DATA EXTRACT →
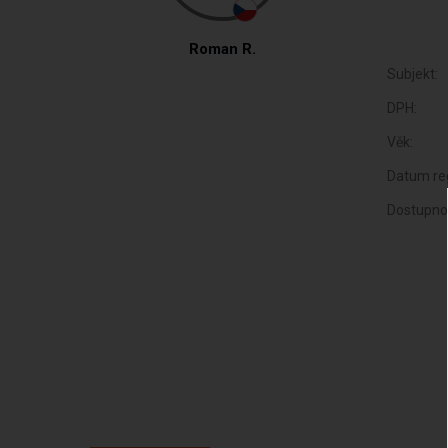
Roman R.
Subjekt:
DPH:
Věk:
Datum reg
Dostupno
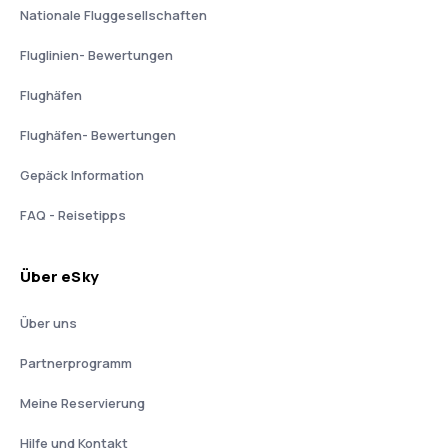
Nationale Fluggesellschaften
Fluglinien- Bewertungen
Flughäfen
Flughäfen- Bewertungen
Gepäck Information
FAQ - Reisetipps
Über eSky
Über uns
Partnerprogramm
Meine Reservierung
Hilfe und Kontakt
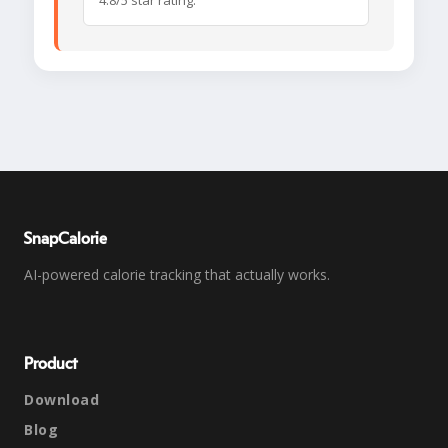
4.8/5 star rating.
SnapCalorie
AI-powered calorie tracking that actually works.
Product
Download
Blog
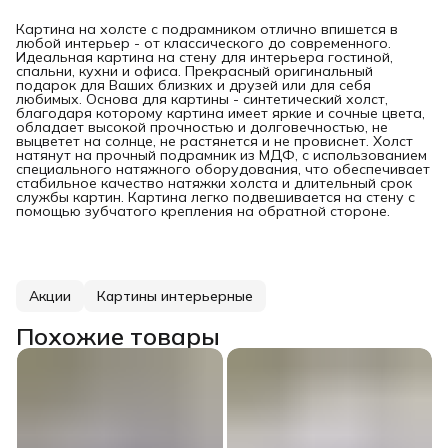
Картина на холсте с подрамником отлично впишется в
любой интерьер - от классического до современного.
Идеальная картина на стену для интерьера гостиной,
спальни, кухни и офиса. Прекрасный оригинальный
подарок для Ваших близких и друзей или для себя
любимых. Основа для картины - синтетический холст,
благодаря которому картина имеет яркие и сочные цвета,
обладает высокой прочностью и долговечностью, не
выцветет на солнце, не растянется и не провиснет. Холст
натянут на прочный подрамник из МДФ, с использованием
специального натяжного оборудования, что обеспечивает
стабильное качество натяжки холста и длительный срок
службы картин. Картина легко подвешивается на стену с
помощью зубчатого крепления на обратной стороне.
Акции
Картины интерьерные
Похожие товары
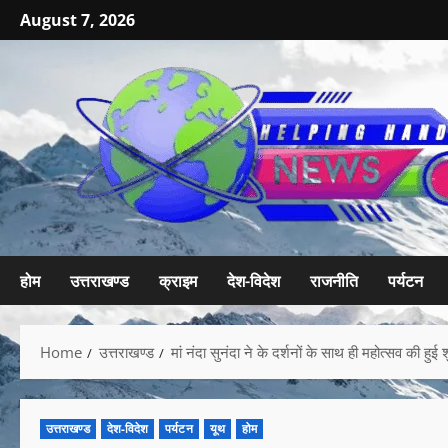
August 7, 2026
होम
उत्तराखण्ड
क्राइम
देश-विदेश
राजनीति
पर्यटन
Home
उत्तराखण्ड
मां नंदा सुनंदा ने के दर्शनों के साथ ही महोत्सव की हु
उत्तराखण्ड
देश-विदेश
पर्यटन
यूथ
होम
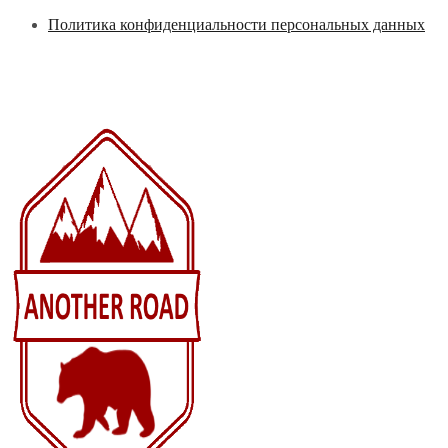
Перейти
Политика конфиденциальности персональных данных
к
содержимому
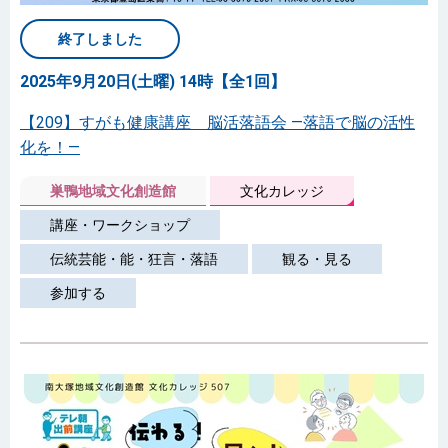
終了しました
2025年9月20日(土曜) 14時【全1回】
【209】すがも健康講座 脳活落語会 ―落語で脳の活性
化を！―
巣鴨地域文化創造館
文化カレッジ
講座・ワークショップ
伝統芸能・能・狂言・落語
観る・見る
参加する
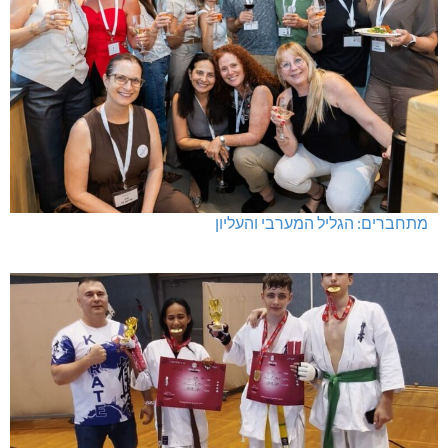
מתחברים: הגליל המערבי והעליון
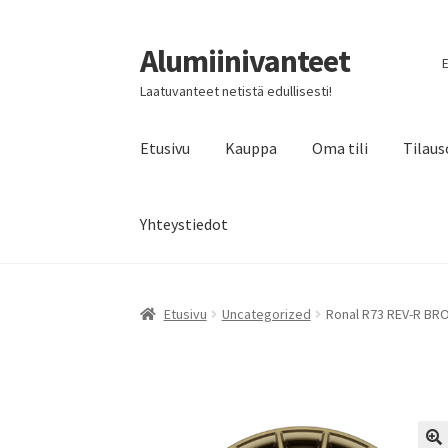
Alumiinivanteet
Siirry
Siirry
E
navigointiin
sisältöön
Laatuvanteet netistä edullisesti!
Etusivu
Kauppa
Oma tili
Tilaus
Yhteystiedot
Etusivu
Uncategorized
Ronal R73 REV-R BRO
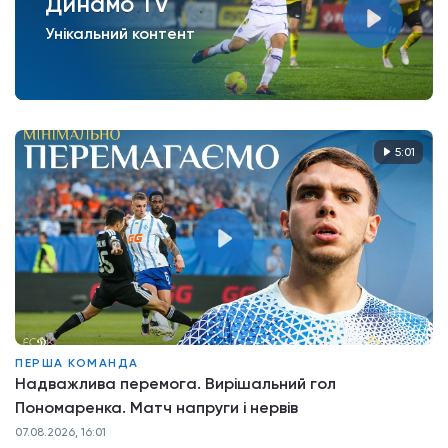
Динамо TV
Унікальний контент
5:01
ПЕРША КОМАНДА
Надважлива перемога. Вирішальний гол
Пономаренка. Матч напруги і нервів
07.08.2026, 16:01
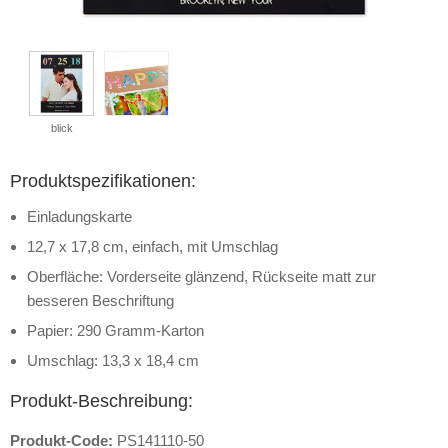
blick
Produktspezifikationen:
Einladungskarte
12,7 x 17,8 cm, einfach, mit Umschlag
Oberfläche: Vorderseite glänzend, Rückseite matt zur
besseren Beschriftung
Papier: 290 Gramm-Karton
Umschlag: 13,3 x 18,4 cm
Produkt-Beschreibung:
Produkt-Code:
PS141110-50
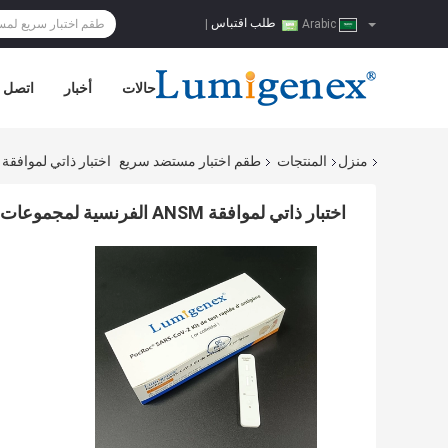
طلب اقتباس
|
Arabic
حالات
أخبار
اتصل ب
منزل
المنتجات
طقم اختبار مستضد سريع
اختبار ذاتي لموافقة ANSM الفرنسية لمجموعات اختبار Antigen السريع لـ Covid19
اختبار ذاتي لموافقة ANSM الفرنسية لمجموعات اختبار Antigen السريع لـ Covid19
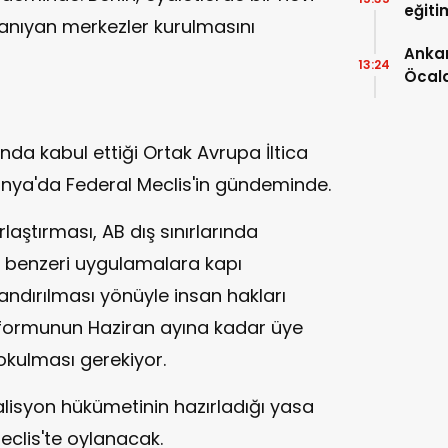
eğiti
anıyan merkezler kurulmasını
eğiti
Ankar
13:24
Öcal
uzana
lında kabul ettiği Ortak Avrupa İltica
nya'da Federal Meclis'in gündeminde.
orlaştırması, AB dış sınırlarında
ı benzeri uygulamalara kapı
zlandırılması yönüyle insan hakları
 reformunun Haziran ayına kadar üye
okulması gerekiyor.
isyon hükümetinin hazırladığı yasa
clis'te oylanacak.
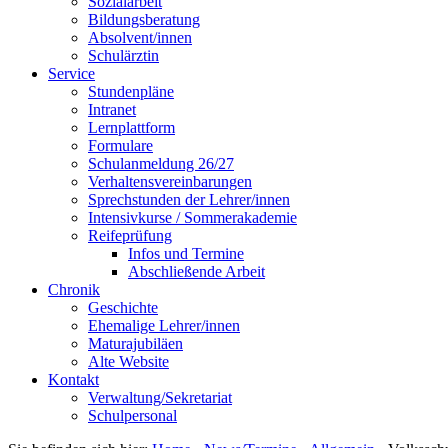
Sozialarbeit
Bildungsberatung
Absolvent/innen
Schulärztin
Service
Stundenpläne
Intranet
Lernplattform
Formulare
Schulanmeldung 26/27
Verhaltensvereinbarungen
Sprechstunden der Lehrer/innen
Intensivkurse / Sommerakademie
Reifeprüfung
Infos und Termine
Abschließende Arbeit
Chronik
Geschichte
Ehemalige Lehrer/innen
Maturajubiläen
Alte Website
Kontakt
Verwaltung/Sekretariat
Schulpersonal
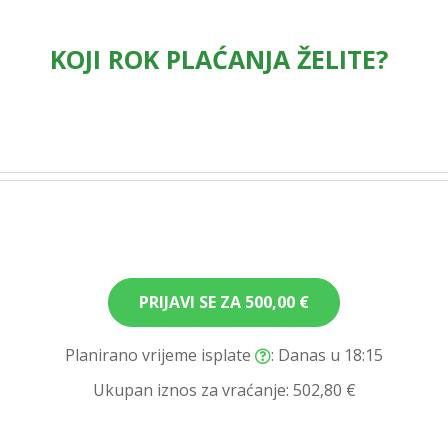
KOJI ROK PLAĆANJA ŽELITE?
PRIJAVI SE ZA
500,00 €
Planirano vrijeme isplate
: Danas u 18:15
Ukupan iznos za vraćanje:
502,80 €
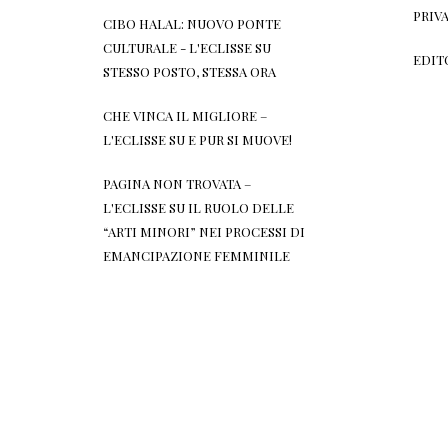
PRIV
CIBO HALAL: NUOVO PONTE
CULTURALE - L'ECLISSE
SU
EDIT
STESSO POSTO, STESSA ORA
CHE VINCA IL MIGLIORE –
L'ECLISSE
SU
E PUR SI MUOVE!
PAGINA NON TROVATA –
L'ECLISSE
SU
IL RUOLO DELLE
“ARTI MINORI” NEI PROCESSI DI
EMANCIPAZIONE FEMMINILE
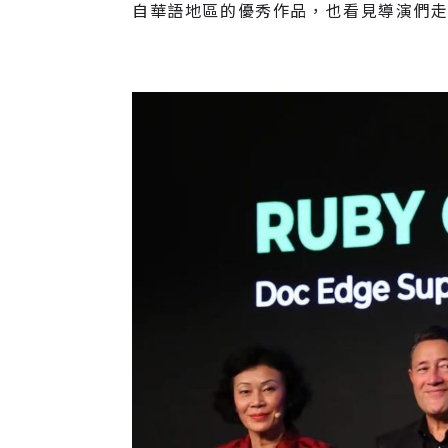
自華語地區的優秀作品，也看見導演們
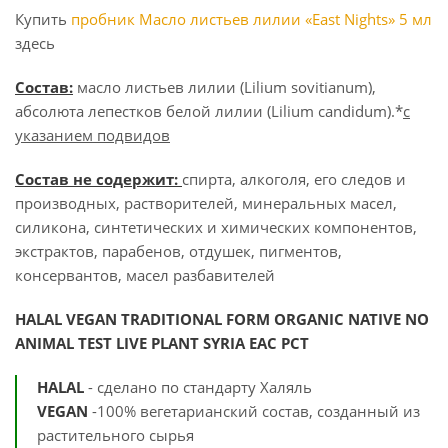
Купить
пробник Масло листьев лилии «East Nights» 5 мл
здесь
Состав:
масло листьев лилии (Lilium sovitianum),
абсолюта лепестков белой лилии (Lilium candidum).*
с
указанием подвидов
Состав не содержит:
спирта, алкоголя, его следов и
производных, растворителей, минеральных масел,
силикона, синтетических и химических компонентов,
экстрактов, парабенов, отдушек, пигментов,
консервантов, масел разбавителей
HALAL VEGAN TRADITIONAL FORM ORGANIC NATIVE NO
ANIMAL TEST
LIVE PLANT SYRIA EАС РСТ
HALAL
- сделано по стандарту Халяль
VEGAN
-100% вегетарианский состав, созданный из
растительного сырья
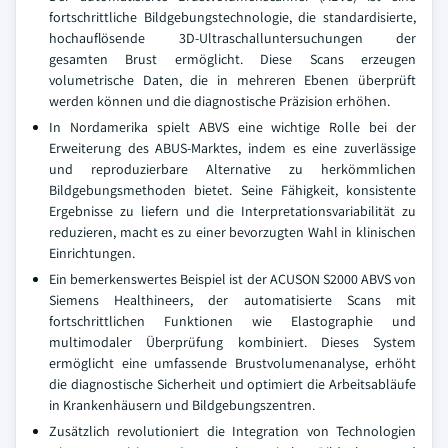
fortschrittliche Bildgebungstechnologie, die standardisierte,
hochauflösende 3D-Ultraschalluntersuchungen der
gesamten Brust ermöglicht. Diese Scans erzeugen
volumetrische Daten, die in mehreren Ebenen überprüft
werden können und die diagnostische Präzision erhöhen.
In Nordamerika spielt ABVS eine wichtige Rolle bei der
Erweiterung des ABUS-Marktes, indem es eine zuverlässige
und reproduzierbare Alternative zu herkömmlichen
Bildgebungsmethoden bietet. Seine Fähigkeit, konsistente
Ergebnisse zu liefern und die Interpretationsvariabilität zu
reduzieren, macht es zu einer bevorzugten Wahl in klinischen
Einrichtungen.
Ein bemerkenswertes Beispiel ist der ACUSON S2000 ABVS von
Siemens Healthineers, der automatisierte Scans mit
fortschrittlichen Funktionen wie Elastographie und
multimodaler Überprüfung kombiniert. Dieses System
ermöglicht eine umfassende Brustvolumenanalyse, erhöht
die diagnostische Sicherheit und optimiert die Arbeitsabläufe
in Krankenhäusern und Bildgebungszentren.
Zusätzlich revolutioniert die Integration von Technologien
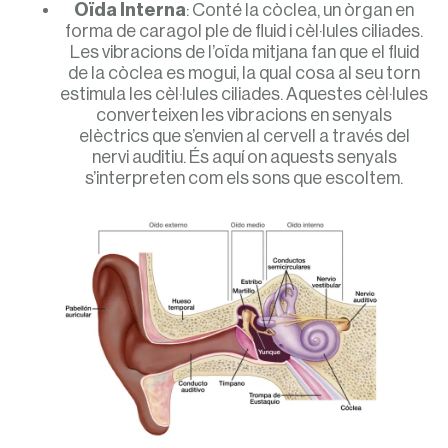
Oïda Interna
: Conté la còclea, un òrgan en
forma de caragol ple de fluid i cèl·lules ciliades.
Les vibracions de l’oïda mitjana fan que el fluid
de la còclea es mogui, la qual cosa al seu torn
estimula les cèl·lules ciliades. Aquestes cèl·lules
converteixen les vibracions en senyals
elèctrics que s’envien al cervell a través del
nervi auditiu. És aquí on aquests senyals
s’interpreten com els sons que escoltem.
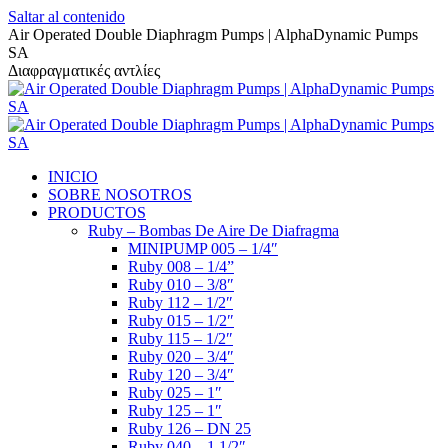
Saltar al contenido
Air Operated Double Diaphragm Pumps | AlphaDynamic Pumps
SA
Διαφραγματικές αντλίες
INICIO
SOBRE NOSOTROS
PRODUCTOS
Ruby – Bombas De Aire De Diafragma
MINIPUMP 005 – 1/4″
Ruby 008 – 1/4”
Ruby 010 – 3/8″
Ruby 112 – 1/2″
Ruby 015 – 1/2″
Ruby 115 – 1/2″
Ruby 020 – 3/4″
Ruby 120 – 3/4″
Ruby 025 – 1″
Ruby 125 – 1″
Ruby 126 – DN 25
Ruby 040 – 1 1/2″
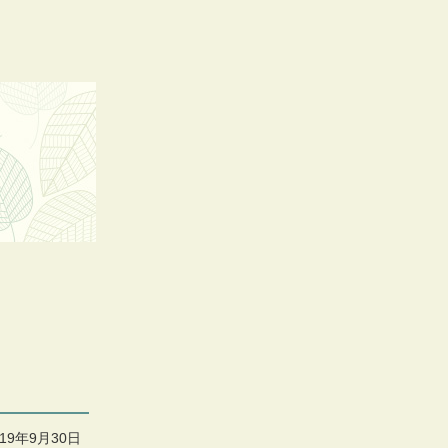
019年9月30日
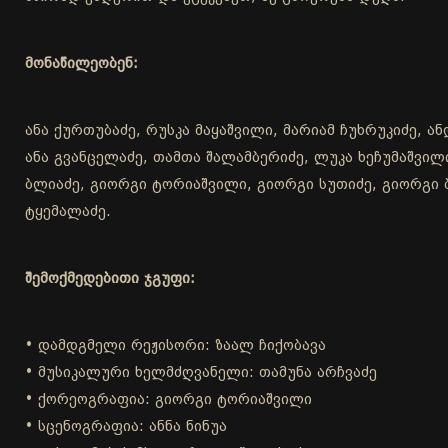
მონაწილეობენ:
ანა ქურთუბაძე, რუსკა მაყაშვილი, მარიამ ჩუხრუკიძე, 
ანა გვანცელაძე, თამთა შალამბერიძე, ლუკა ხეჩუმაშვი
ბლიაძე, გიორგი ტორიაშვილი, გიორგი სუთიძე, გიორგი ბ
ტყემალაძე.
შემოქმედებითი ჯგუფი:
• დამდგმელი რეჟისორი: ზაალ ჩიქობავა
• მუსიკალური ხელმძღვანელი: თამუნა არჩვაძე
• ქორეოგრაფია: გიორგი ტორიაშვილი
• სცენოგრაფია: ანნა ნინუა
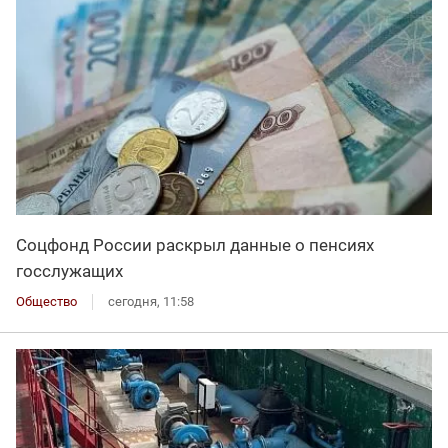
Соцфонд России раскрыл данные о пенсиях
госслужащих
Общество
сегодня, 11:58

TASK → The first line of the entries, the line containing "обладает высокой прочностью", and every line between them are to be output exactly; pictures are not.

FINAL ANSWER →
Roman R.
Subjekt:
DPH:
Věk:
Datum reg
Dostupno
Nationale Fluggesellschaften
Fluglinien- Bewertungen
Flughäfen
Flughäfen- Bewertungen
Gepäck Information
FAQ - Reisetipps
Über eSky
Über uns
Partnerprogramm
Meine Reservierung
Hilfe und Kontakt
4.8/5 star rating.
SnapCalorie
AI-powered calorie tracking that actually works.
Product
Download
Blog
Картина на холсте с подрамником отлично впишется в
любой интерьер - от классического до современного.
Идеальная картина на стену для интерьера гостиной,
спальни, кухни и офиса. Прекрасный оригинальный
подарок для Ваших близких и друзей или для себя
любимых. Основа для картины - синтетический холст,
благодаря которому картина имеет яркие и сочные цвета,
обладает высокой прочностью и долговечностью, не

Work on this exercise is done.